ASSIGNED TASK = A complete, exact copy of the data is the required answer.

Extracted records =

_ _ _ _ _ _ _

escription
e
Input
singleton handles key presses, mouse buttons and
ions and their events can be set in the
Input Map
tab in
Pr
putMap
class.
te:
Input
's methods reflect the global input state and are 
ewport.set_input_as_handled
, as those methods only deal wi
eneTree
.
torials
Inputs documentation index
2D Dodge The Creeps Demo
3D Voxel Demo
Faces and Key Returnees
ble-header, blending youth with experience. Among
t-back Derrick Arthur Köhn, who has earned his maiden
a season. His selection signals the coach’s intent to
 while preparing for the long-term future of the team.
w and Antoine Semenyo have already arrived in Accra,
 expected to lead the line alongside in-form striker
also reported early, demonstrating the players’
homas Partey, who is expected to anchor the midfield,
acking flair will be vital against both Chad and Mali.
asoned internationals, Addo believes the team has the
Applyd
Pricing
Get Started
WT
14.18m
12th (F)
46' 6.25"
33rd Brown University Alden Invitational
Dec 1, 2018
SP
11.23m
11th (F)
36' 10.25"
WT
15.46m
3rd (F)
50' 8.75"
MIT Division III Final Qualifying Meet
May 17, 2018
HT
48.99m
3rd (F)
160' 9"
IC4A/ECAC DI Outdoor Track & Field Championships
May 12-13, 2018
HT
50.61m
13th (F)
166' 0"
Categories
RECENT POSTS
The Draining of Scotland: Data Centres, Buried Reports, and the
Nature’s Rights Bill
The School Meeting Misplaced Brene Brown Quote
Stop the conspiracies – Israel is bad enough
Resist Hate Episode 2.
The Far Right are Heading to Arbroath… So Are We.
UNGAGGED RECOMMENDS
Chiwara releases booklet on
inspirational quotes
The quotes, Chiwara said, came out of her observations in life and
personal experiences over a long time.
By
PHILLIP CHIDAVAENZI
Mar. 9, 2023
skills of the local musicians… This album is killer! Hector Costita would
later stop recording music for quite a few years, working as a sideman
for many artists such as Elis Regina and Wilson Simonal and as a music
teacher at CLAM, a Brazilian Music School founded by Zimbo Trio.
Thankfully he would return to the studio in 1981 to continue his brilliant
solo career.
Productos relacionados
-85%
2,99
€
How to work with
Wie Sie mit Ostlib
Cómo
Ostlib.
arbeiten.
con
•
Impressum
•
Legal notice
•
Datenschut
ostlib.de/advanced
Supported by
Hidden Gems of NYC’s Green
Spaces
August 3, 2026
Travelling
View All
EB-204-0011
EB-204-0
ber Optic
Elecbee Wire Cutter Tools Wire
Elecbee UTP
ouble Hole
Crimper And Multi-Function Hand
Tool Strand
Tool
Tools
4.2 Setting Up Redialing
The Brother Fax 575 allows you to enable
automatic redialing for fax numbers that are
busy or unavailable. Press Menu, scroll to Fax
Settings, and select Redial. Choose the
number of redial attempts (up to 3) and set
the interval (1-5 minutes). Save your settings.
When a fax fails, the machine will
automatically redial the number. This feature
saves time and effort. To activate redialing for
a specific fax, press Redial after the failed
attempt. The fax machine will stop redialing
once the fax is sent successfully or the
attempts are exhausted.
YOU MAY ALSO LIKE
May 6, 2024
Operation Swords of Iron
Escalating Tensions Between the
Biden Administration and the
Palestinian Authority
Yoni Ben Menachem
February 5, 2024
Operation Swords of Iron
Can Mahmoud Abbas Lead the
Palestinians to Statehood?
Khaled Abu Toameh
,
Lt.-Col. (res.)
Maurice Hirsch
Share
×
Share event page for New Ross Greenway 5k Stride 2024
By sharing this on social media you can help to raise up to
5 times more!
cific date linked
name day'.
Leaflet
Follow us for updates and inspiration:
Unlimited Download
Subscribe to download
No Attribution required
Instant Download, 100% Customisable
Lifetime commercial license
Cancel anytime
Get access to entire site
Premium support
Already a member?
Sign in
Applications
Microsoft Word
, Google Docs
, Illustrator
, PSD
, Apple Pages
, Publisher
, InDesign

_ _ _ _ _ _ _

RESULT BELOW =
escription
e
Input
singleton handles key presses, mouse buttons and
ions and their events can be set in the
Input Map
tab in
Pr
putMap
class.
te:
Input
's methods reflect the global input state and are 
ewport.set_input_as_handled
, as those methods only deal wi
eneTree
.
torials
Inputs documentation index
2D Dodge The Creeps Demo
3D Voxel Demo
Faces and Key Returnees
ble-header, blending youth with experience. Among
t-back Derrick Arthur Köhn, who has earned his maiden
a season. His selection signals the coach’s intent to
 while preparing for the long-term future of the team.
w and Antoine Semenyo have already arrived in Accra,
 expected to lead the line alongside in-form striker
also reported early, demonstrating the players’
homas Partey, who is expected to anchor the midfield,
acking flair will be vital against both Chad and Mali.
asoned internationals, Addo believes the team has the
Applyd
Pricing
Get Started
WT
14.18m
12th (F)
46' 6.25"
33rd Brown University Alden Invitational
Dec 1, 2018
SP
11.23m
11th (F)
36' 10.25"
WT
15.46m
3rd (F)
50' 8.75"
MIT Division III Final Qualifying Meet
May 17, 2018
HT
48.99m
3rd (F)
160' 9"
IC4A/ECAC DI Outdoor Track & Field Championships
May 12-13, 2018
HT
50.61m
13th (F)
166' 0"
Categories
RECENT POSTS
The Draining of Scotland: Data Centres, Buried Reports, and the
Nature’s Rights Bill
The School Meeting Misplaced Brene Brown Quote
Stop the conspiracies – Israel is bad enough
Resist Hate Episode 2.
The Far Right are Heading to Arbroath… So Are We.
UNGAGGED RECOMMENDS
Chiwara releases booklet on
inspirational quotes
The quotes, Chiwara said, came out of her observations in life and
personal experiences over a long time.
By
PHILLIP CHIDAVAENZI
Mar. 9, 2023
skills of the local musicians… This album is killer! Hector Costita would
later stop recording music for quite a few years, working as a sideman
for many artists such as Elis Regina and Wilson Simonal and as a music
teacher at CLAM, a Brazilian Music School founded by Zimbo Trio.
Thankfully he would return to the studio in 1981 to continue his brilliant
solo career.
Productos relacionados
-85%
2,99
€
How to work with
Wie Sie mit Ostlib
Cómo
Ostlib.
arbeiten.
con
•
Impressum
•
Legal notice
•
Datenschut
ostlib.de/advanced
Supported by
Hidden Gems of NYC’s Green
Spaces
August 3, 2026
Travelling
View All
EB-204-0011
EB-204-0
ber Optic
Elecbee Wire Cutter Tools Wire
Elecbee UTP
ouble Hole
Crimper And Multi-Function Hand
Tool Strand
Tool
Tools
4.2 Setting Up Redialing
The Brother Fax 575 allows you to enable
automatic redialing for fax numbers that are
busy or unavailable. Press Menu, scroll to Fax
Settings, and select Redial. Choose the
number of redial attempts (up to 3) and set
the interval (1-5 minutes). Save your settings.
When a fax fails, the machine will
automatically redial the number. This feature
saves time and effort. To activate redialing for
a specific fax, press Redial after the failed
attempt. The fax machine will stop redialing
once the fax is sent successfully or the
attempts are exhausted.
YOU MAY ALSO LIKE
May 6, 2024
Operation Swords of Iron
Escalating Tensions Between the
Biden Administration and the
Palestinian Authority
Yoni Ben Menachem
February 5, 2024
Operation Swords of Iron
Can Mahmoud Abbas Lead the
Palestinians to Statehood?
Khaled Abu Toameh
,
Lt.-Col. (res.)
Maurice Hirsch
Share
×
Share event page for New Ross Greenway 5k Stride 2024
By sharing this on social media you can help to raise up to
5 times more!
cific date linked
name day'.
Leaflet
Follow us for updates and inspiration:
Unlimited Download
Subscribe to download
No Attribution required
Instant Download, 100% Customisable
Lifetime commercial license
Cancel anytime
Get access to entire site
Premium support
Already a member?
Sign in
Applications
Microsoft Word
, Google Docs
, Illustrator
, PSD
, Apple Pages
, Publisher
, InDesign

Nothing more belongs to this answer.